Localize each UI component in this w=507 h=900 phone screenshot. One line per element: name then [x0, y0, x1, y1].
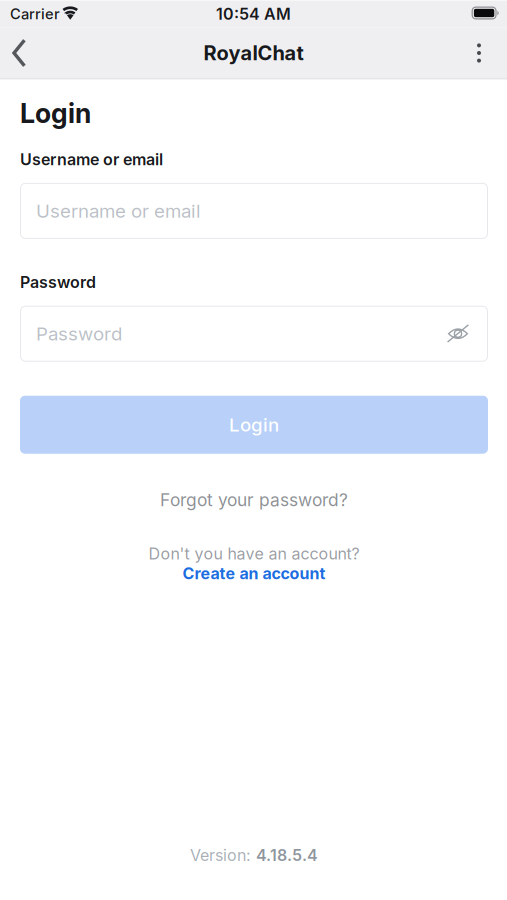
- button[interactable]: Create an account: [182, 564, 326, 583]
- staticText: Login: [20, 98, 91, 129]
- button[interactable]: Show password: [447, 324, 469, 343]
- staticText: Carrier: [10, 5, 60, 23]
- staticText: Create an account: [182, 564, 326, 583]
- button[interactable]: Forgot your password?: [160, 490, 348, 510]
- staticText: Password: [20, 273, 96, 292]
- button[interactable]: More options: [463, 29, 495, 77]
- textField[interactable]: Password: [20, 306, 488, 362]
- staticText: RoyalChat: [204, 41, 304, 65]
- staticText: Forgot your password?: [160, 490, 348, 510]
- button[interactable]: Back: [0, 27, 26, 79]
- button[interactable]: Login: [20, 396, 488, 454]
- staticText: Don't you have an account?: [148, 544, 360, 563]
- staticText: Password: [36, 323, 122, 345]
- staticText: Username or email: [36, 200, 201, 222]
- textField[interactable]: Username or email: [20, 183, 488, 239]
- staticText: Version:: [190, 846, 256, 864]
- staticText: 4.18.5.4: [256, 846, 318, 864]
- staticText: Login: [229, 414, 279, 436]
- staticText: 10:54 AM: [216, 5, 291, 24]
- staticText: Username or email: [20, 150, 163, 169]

----------------------------------------

Ignore the images and quote every line of the listing exactly.

Localize each UI component in this w=507 h=900 phone screenshot. One line per element: name then [x0, y0, x1, y1].
- button[interactable]: Create an account: [182, 564, 326, 583]
- staticText: Login: [20, 98, 91, 129]
- button[interactable]: Show password: [447, 324, 469, 343]
- staticText: Carrier: [10, 5, 60, 23]
- staticText: Create an account: [182, 564, 326, 583]
- button[interactable]: Forgot your password?: [160, 490, 348, 510]
- staticText: Password: [20, 273, 96, 292]
- button[interactable]: More options: [463, 29, 495, 77]
- textField[interactable]: Password: [20, 306, 488, 362]
- staticText: RoyalChat: [204, 41, 304, 65]
- staticText: Forgot your password?: [160, 490, 348, 510]
- button[interactable]: Back: [0, 27, 26, 79]
- button[interactable]: Login: [20, 396, 488, 454]
- staticText: Don't you have an account?: [148, 544, 360, 563]
- staticText: Password: [36, 323, 122, 345]
- staticText: Username or email: [36, 200, 201, 222]
- textField[interactable]: Username or email: [20, 183, 488, 239]
- staticText: Version:: [190, 846, 256, 864]
- staticText: 4.18.5.4: [256, 846, 318, 864]
- staticText: Login: [229, 414, 279, 436]
- staticText: 10:54 AM: [216, 5, 291, 24]
- staticText: Username or email: [20, 150, 163, 169]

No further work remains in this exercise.